Look below for the line with "pronto intervento. Insomma" and the line with "Dağarcık Türkiye internet"; repeat exactly those two lines and all lines between them, but no pictures.
START Records supplied
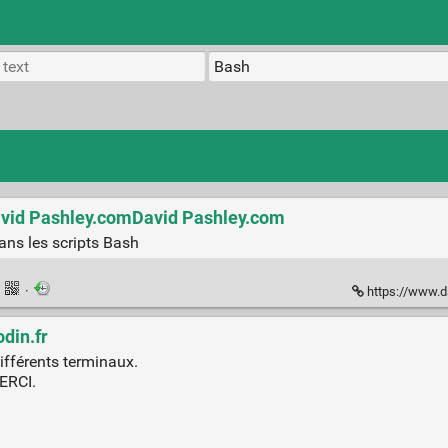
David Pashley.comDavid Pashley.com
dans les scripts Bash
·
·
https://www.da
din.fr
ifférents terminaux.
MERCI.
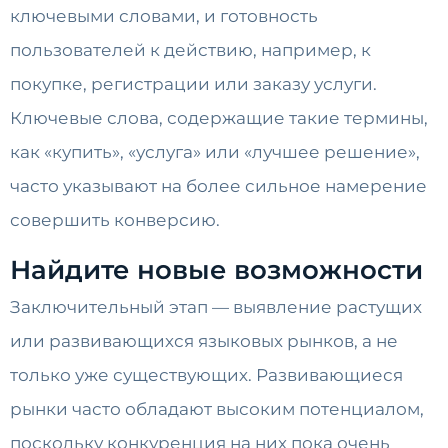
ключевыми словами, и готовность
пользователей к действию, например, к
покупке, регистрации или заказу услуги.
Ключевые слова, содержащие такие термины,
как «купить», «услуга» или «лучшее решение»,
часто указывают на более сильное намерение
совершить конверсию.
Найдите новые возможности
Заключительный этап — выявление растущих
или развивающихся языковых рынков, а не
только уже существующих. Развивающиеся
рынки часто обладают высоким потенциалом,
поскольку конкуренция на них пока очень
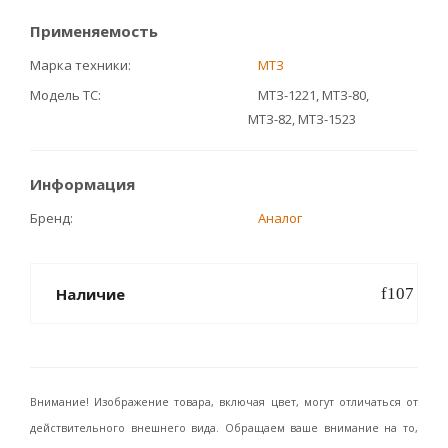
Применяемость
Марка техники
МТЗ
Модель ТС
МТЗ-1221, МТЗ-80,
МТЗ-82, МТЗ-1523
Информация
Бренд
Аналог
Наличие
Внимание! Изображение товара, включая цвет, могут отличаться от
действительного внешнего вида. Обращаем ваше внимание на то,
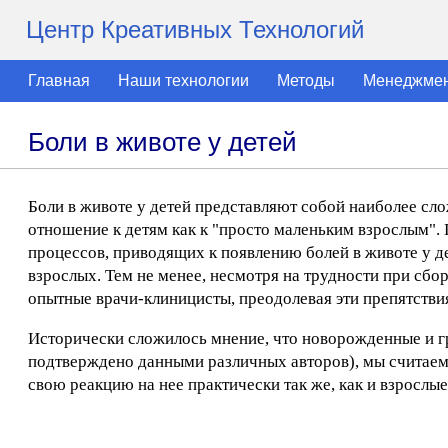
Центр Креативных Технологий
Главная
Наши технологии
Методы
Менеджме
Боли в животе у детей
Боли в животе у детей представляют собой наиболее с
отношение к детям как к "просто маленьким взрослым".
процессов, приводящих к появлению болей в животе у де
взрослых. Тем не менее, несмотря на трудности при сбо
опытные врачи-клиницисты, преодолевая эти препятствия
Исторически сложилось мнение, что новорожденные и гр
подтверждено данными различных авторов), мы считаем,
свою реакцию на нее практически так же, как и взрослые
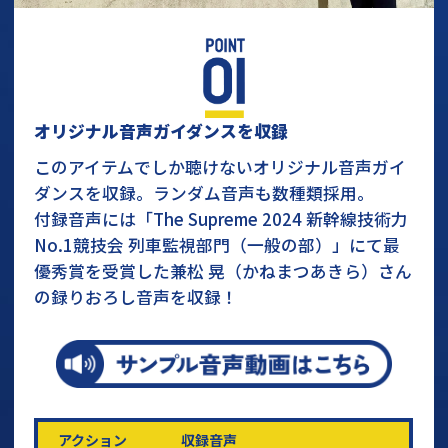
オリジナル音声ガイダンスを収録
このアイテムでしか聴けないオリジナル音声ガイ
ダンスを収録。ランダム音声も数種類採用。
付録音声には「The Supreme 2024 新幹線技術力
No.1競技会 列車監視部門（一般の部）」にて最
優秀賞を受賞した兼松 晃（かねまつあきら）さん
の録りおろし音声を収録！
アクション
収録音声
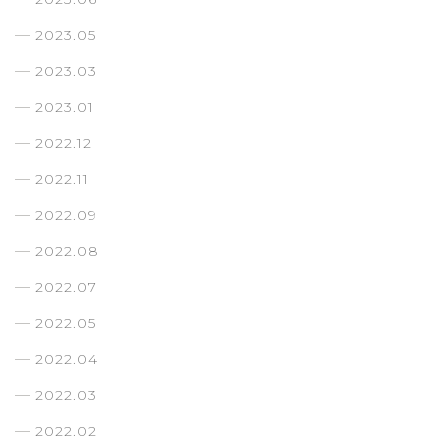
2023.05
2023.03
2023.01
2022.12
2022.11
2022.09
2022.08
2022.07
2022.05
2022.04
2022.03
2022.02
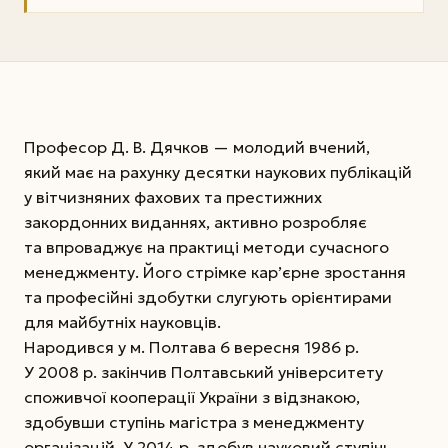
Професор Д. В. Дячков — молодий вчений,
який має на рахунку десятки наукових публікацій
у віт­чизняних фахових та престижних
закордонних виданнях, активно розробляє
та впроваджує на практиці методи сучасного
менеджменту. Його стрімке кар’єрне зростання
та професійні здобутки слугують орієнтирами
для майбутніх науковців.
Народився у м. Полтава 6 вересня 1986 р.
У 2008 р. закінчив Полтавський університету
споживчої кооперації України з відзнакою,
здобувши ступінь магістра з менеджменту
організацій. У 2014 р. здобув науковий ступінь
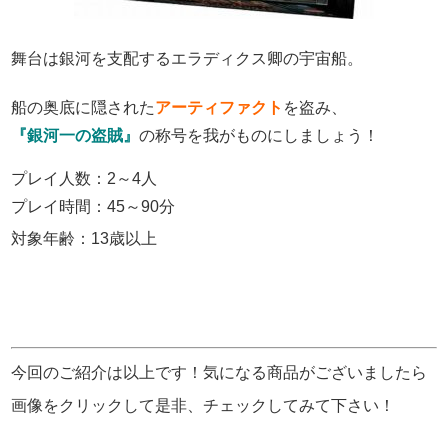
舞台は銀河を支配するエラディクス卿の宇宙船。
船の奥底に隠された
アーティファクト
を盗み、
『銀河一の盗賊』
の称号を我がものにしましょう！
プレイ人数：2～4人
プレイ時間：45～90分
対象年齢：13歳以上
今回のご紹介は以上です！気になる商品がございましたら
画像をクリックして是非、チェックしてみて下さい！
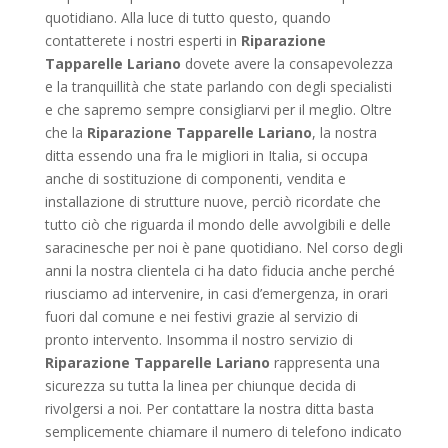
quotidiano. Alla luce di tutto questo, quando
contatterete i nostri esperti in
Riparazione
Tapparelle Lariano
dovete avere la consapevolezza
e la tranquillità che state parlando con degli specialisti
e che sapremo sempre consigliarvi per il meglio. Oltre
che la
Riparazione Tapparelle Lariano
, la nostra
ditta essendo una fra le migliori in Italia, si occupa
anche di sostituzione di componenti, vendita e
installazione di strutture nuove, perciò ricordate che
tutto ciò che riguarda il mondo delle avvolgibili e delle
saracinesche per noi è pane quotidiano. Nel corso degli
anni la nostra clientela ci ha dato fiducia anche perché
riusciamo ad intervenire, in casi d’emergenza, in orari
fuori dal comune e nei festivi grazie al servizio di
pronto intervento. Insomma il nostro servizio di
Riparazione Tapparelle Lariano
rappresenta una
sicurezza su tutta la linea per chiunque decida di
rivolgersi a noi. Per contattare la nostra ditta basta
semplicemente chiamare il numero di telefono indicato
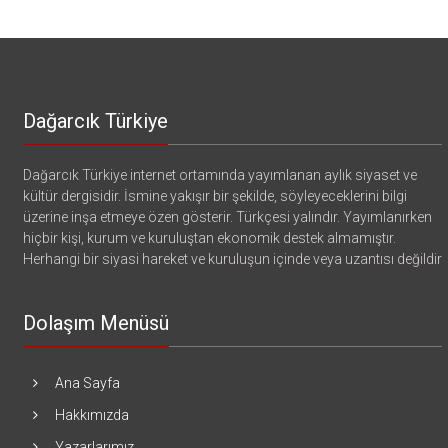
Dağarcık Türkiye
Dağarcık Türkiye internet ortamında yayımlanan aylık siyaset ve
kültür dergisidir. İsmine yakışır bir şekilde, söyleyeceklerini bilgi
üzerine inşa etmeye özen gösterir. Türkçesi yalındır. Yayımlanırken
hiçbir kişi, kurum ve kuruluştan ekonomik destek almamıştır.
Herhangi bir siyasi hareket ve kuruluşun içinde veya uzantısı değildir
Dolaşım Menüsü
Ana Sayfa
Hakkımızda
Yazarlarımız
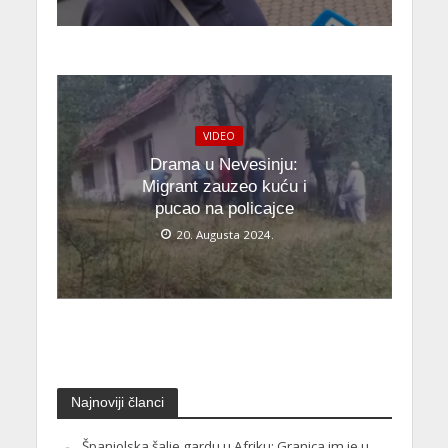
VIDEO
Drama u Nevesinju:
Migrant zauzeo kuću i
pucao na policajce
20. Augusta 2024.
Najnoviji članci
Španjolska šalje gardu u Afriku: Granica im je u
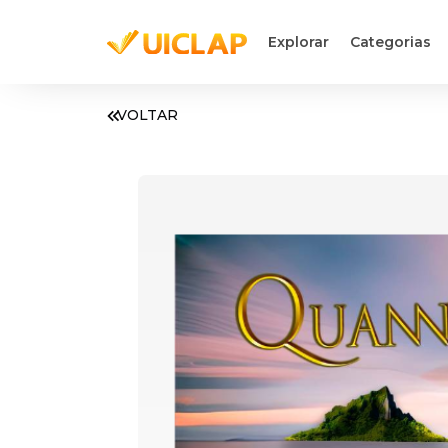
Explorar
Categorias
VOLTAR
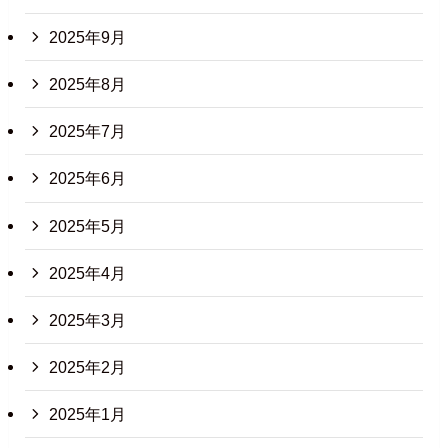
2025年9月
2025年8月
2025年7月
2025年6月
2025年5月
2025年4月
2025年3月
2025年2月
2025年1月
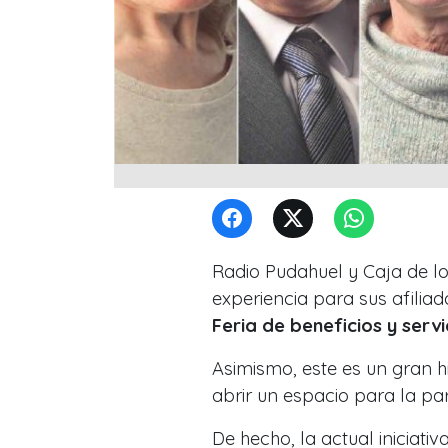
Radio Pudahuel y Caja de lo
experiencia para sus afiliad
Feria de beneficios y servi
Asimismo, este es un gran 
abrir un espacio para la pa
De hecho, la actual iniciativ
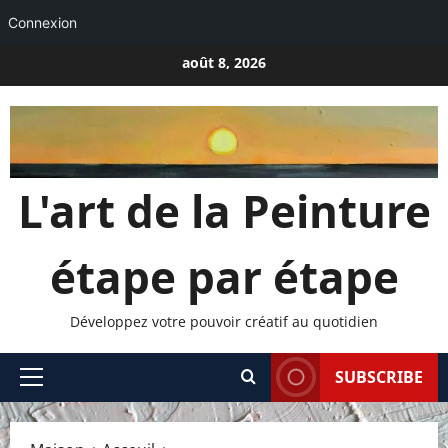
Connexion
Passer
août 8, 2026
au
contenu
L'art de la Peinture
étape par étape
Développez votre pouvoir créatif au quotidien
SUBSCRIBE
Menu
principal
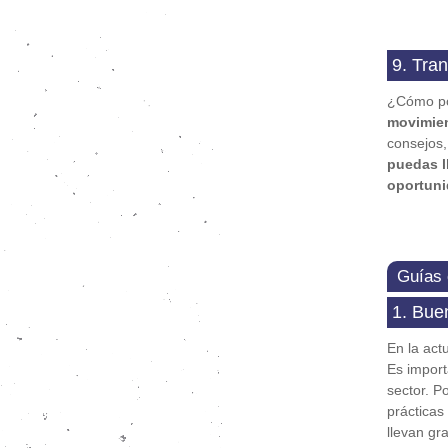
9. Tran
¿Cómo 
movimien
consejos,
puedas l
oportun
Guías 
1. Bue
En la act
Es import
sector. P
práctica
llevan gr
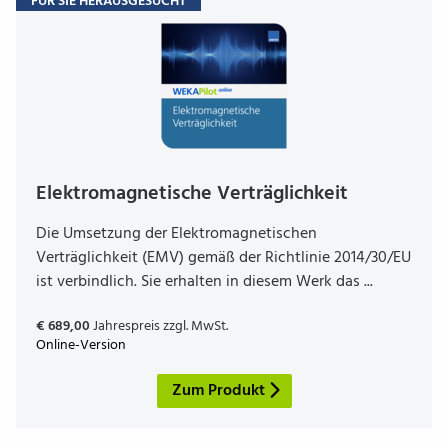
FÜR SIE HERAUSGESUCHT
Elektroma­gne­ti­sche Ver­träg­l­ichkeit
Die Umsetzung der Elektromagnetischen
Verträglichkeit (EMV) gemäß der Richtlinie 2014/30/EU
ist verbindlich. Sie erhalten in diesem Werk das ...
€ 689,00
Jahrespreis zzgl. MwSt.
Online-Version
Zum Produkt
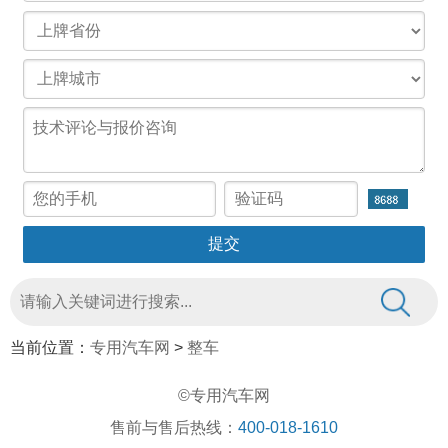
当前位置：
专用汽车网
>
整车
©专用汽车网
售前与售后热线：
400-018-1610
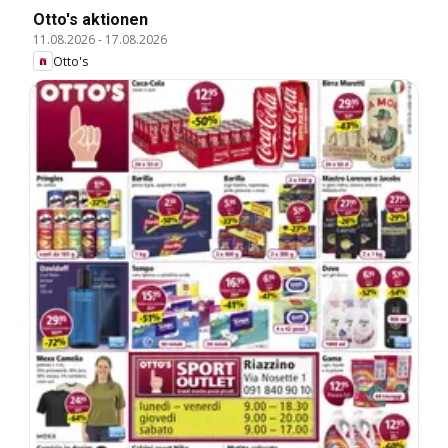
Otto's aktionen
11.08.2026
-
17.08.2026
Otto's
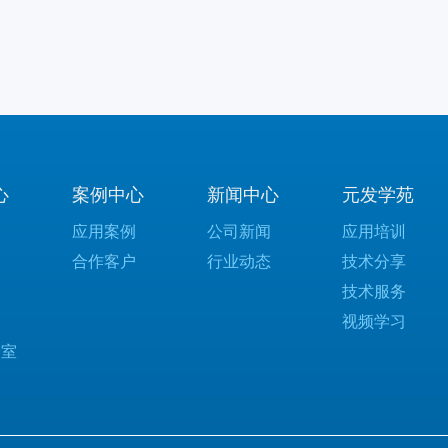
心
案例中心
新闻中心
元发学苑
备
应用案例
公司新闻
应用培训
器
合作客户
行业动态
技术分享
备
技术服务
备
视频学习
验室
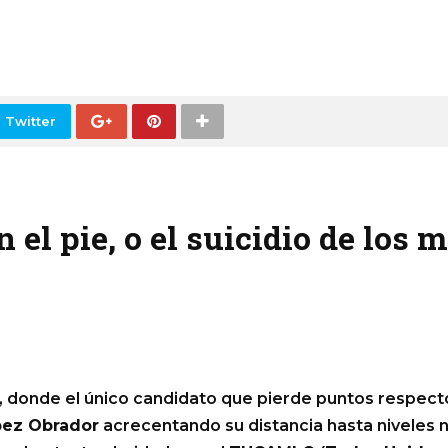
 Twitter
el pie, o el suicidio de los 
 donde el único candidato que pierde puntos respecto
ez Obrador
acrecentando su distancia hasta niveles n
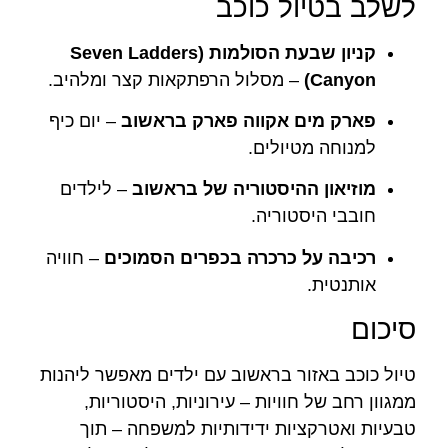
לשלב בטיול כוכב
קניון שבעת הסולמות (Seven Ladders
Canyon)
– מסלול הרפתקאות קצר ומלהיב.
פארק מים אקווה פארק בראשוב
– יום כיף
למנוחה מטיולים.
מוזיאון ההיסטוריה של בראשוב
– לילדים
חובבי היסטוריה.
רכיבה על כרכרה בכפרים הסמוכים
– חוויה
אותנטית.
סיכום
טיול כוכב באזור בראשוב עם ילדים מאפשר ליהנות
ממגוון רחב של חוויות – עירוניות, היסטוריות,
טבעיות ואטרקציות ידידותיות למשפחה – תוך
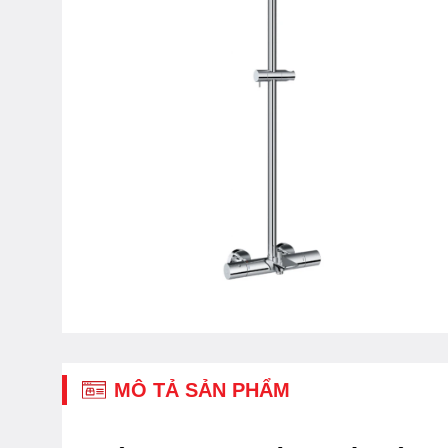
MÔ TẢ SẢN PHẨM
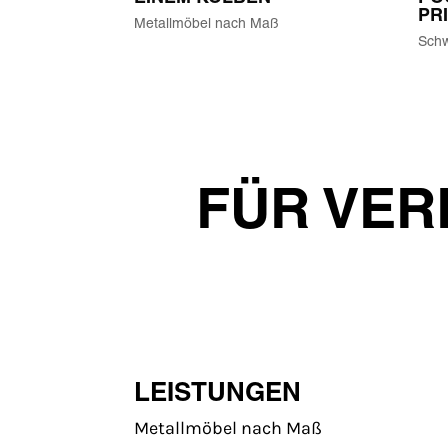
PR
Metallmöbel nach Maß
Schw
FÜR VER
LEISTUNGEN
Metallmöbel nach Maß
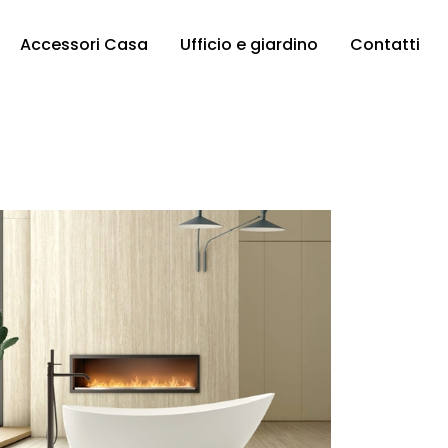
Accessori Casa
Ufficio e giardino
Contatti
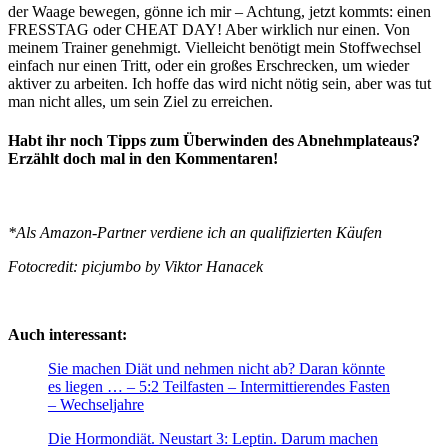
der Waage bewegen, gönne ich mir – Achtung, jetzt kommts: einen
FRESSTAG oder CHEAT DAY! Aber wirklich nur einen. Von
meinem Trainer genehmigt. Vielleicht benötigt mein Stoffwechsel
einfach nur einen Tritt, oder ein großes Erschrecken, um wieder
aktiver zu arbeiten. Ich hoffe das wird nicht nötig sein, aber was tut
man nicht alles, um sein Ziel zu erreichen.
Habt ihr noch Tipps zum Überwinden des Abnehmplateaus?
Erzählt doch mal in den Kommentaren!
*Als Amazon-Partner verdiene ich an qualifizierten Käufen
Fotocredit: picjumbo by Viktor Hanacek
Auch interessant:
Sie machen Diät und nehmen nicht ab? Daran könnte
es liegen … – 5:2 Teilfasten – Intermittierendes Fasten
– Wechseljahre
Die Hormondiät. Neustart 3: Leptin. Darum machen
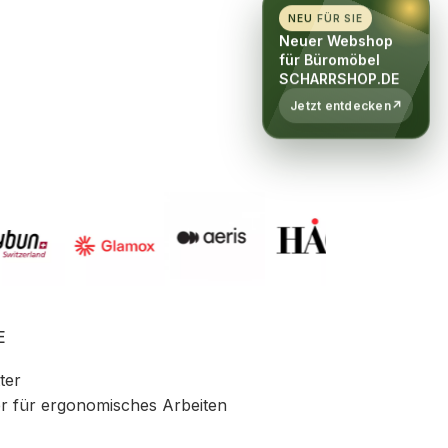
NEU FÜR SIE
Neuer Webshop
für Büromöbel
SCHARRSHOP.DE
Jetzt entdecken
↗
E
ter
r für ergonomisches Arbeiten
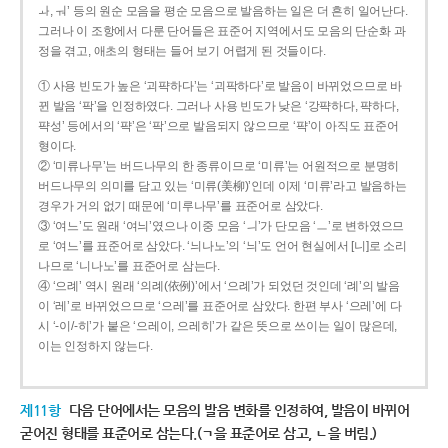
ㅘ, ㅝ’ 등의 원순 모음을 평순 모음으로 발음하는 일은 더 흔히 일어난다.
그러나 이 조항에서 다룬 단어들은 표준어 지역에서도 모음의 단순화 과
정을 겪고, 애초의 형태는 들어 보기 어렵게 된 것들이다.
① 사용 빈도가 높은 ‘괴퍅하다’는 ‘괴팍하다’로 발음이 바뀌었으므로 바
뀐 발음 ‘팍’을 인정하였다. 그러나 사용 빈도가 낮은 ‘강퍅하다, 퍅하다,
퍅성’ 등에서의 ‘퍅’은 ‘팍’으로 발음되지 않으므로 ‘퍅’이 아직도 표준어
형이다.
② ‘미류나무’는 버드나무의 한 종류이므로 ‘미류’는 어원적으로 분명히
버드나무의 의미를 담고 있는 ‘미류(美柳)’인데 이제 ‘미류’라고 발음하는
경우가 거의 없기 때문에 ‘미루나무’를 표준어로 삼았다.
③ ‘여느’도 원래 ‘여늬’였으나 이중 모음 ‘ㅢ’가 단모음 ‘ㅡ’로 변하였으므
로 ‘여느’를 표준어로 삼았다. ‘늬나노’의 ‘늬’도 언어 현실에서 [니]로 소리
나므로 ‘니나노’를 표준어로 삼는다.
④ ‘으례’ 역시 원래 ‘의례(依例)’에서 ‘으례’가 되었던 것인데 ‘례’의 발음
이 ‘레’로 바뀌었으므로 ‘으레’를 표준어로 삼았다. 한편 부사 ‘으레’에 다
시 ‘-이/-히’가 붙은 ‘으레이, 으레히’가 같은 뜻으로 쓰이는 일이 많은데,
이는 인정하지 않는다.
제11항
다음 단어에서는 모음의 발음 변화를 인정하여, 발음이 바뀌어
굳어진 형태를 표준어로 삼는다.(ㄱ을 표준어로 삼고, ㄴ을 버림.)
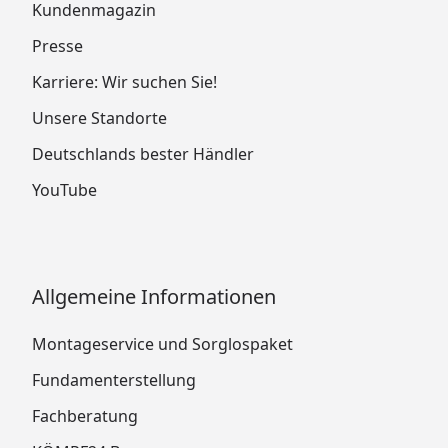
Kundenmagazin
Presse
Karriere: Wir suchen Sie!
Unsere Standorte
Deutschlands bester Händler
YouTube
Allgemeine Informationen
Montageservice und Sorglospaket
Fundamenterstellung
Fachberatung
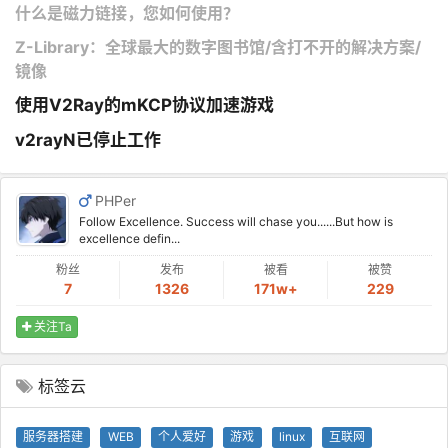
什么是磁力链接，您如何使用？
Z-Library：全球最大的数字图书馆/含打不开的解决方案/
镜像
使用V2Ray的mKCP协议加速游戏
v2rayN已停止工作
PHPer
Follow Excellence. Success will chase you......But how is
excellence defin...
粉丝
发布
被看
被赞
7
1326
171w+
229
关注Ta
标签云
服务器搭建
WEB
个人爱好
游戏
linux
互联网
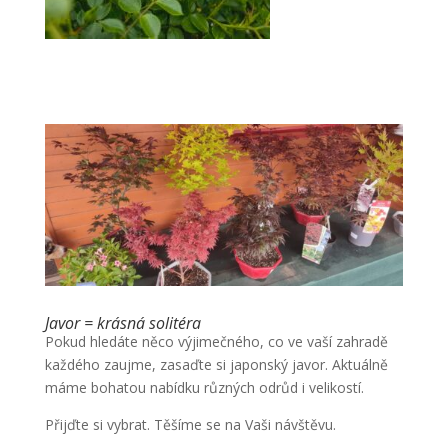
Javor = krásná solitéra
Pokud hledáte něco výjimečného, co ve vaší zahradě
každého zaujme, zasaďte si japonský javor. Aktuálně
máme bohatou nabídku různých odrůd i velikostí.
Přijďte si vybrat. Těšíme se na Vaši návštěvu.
END Records supplied
* [Result of this task]:
pronto intervento. Insomma il nostro servizio di
Riparazione Tapparelle Lariano
rappresenta una
sicurezza su tutta la linea per chiunque decida di
rivolgersi a noi. Per contattare la nostra ditta basta
semplicemente chiamare il numero di telefono indicato
Dağarcık Türkiye
Dağarcık Türkiye internet ortamında yayımlanan aylık siyaset ve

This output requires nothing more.